7. Other Solutions and nil-Punning

As described by Skyliner, chaining if-let's together like this is annoying:

(if-let [x (foo)]
  (if-let [y (bar x)]
    (if-let [z (goo x y)]
      (do (qux x y z)
          (log "it worked")
          true)
      (do (log "goo failed")
          false))
    (do (log "bar failed")
        false))
  (do (log "foo failed")
      false))

It's only mildly less annoying when using cats:

(require '[cats.core :as m])
(require '[cats.monad.either :as either])

@(m/mlet [x (if-let [v (foo)]
              (either/right v)
              (either/left))

          y (if-let [v (bar x)]
              (either/right v)
              (either/left))

          z (if-let [v (goo x y)]
              (either/right v)
              (either/left))]

  (m/return (qux x y z)))

The benefit with cats is you get fine-grained error handling for each left. Read more about cats error handling and the Either type.

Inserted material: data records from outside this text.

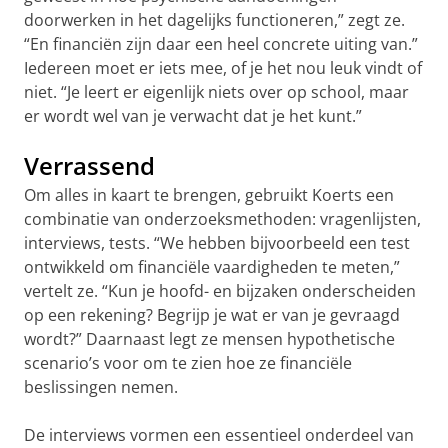
doorwerken in het dagelijks functioneren,” zegt ze.
“En financiën zijn daar een heel concrete uiting van.”
Iedereen moet er iets mee, of je het nou leuk vindt of
niet. “Je leert er eigenlijk niets over op school, maar
er wordt wel van je verwacht dat je het kunt.”
Verrassend
Om alles in kaart te brengen, gebruikt Koerts een
combinatie van onderzoeksmethoden: vragenlijsten,
interviews, tests. “We hebben bijvoorbeeld een test
ontwikkeld om financiële vaardigheden te meten,”
vertelt ze. “Kun je hoofd- en bijzaken onderscheiden
op een rekening? Begrijp je wat er van je gevraagd
wordt?” Daarnaast legt ze mensen hypothetische
scenario’s voor om te zien hoe ze financiële
beslissingen nemen.
De interviews vormen een essentieel onderdeel van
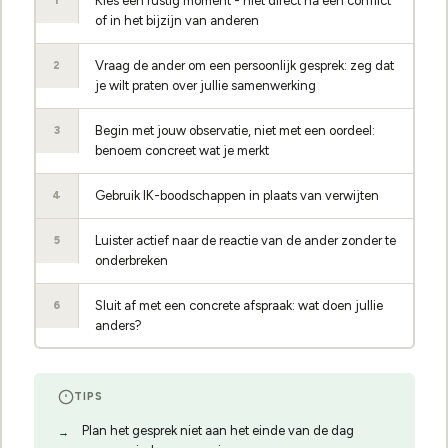
Kies een rustig moment - niet direct na een conflict
1
of in het bijzijn van anderen
Vraag de ander om een persoonlijk gesprek: zeg dat
2
je wilt praten over jullie samenwerking
Begin met jouw observatie, niet met een oordeel:
3
benoem concreet wat je merkt
Gebruik IK-boodschappen in plaats van verwijten
4
Luister actief naar de reactie van de ander zonder te
5
onderbreken
Sluit af met een concrete afspraak: wat doen jullie
6
anders?
TIPS
Plan het gesprek niet aan het einde van de dag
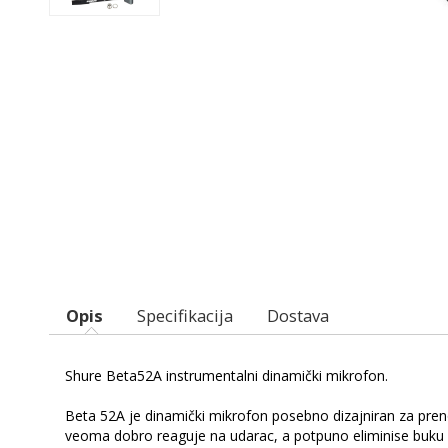
Opis
Specifikacija
Dostava
Shure Beta52A instrumentalni dinamički mikrofon.
Beta 52A je dinamički mikrofon posebno dizajniran za prenos
veoma dobro reaguje na udarac, a potpuno eliminise buku k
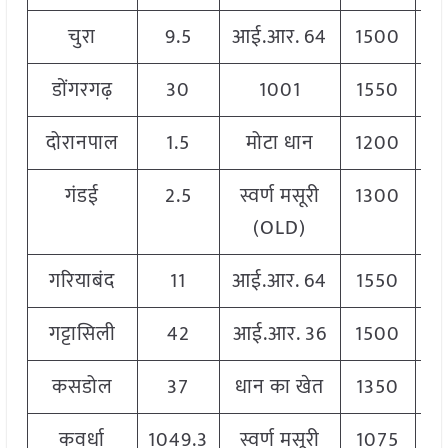
चुरा
9.5
आई.आर. 64
1500
डोंगरगढ़
30
1001
1550
दोरानपाल
1.5
मोटा धान
1200
गंडई
2.5
स्वर्ण मसूरी
1300
(OLD)
गरियाबंद
11
आई.आर. 64
1550
गट्टासिली
42
आई.आर. 36
1500
कसडोल
37
धान का खेत
1350
कवर्धा
1049.3
स्वर्ण मसूरी
1075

If some-> is out of the question, then personally I prefer the pattern matching approach:

(match (foo) ;; pretend `foo` is function that returns a map
  nil (log "foo failed")
  {:ms t :user u :data data} (do (log "User: " u " took " t " seconds.")
                                 data))

The benefit is mostly the same as with if-let, but you can pattern match on the return value and then jump right into the next function, which I find myself doing quite a lot.

Of course you can always tighten this up by defining your own version of "bind" or some-> in Clojure:

(defn >>= [m g]
  (if-let [x (m)]
    (g x)
    (do (log (str (name m) " failed")
             nil))))

This is a (very) naïve implementation, but you get the idea. Modify to fit your use-case.

On Reddit, tolitius suggested the use of get's optional third argument (which I had forgotten about!) and or:

get has a default value built in:

user=> (get {:a 1 :b 2} :b)
2
user=> (get {:a 1 :b 2} :c 0)
0

hence

user=> (-> (get {:a 1 :b 2} :c 0) inc)
1

In case this is a single op, such as inc, this would work as well:

user=> (-> (or nil 41) inc)
42

user=> (-> :c
           {:a 1 :b 2}
           (or 41)
           inc)
42

i.e. or is really handy for default values

Over at Lispcast, Eric Normand argues for the "nil-punning" approach, which is fine. But I think this approach requires a confused notion of what nil=/=Nothing actually means. According to Eric, nil is a type, a value, a key in a map, a boolean, an empty seq. It seems to me that "nil-punning" is really just "nil-confusion". It is much simpler to understand nil as Nothing, i.e. the absence of a value (which is a type). That said, nil-punning in practice ends up mostly the same as I describe above, so either technique will work.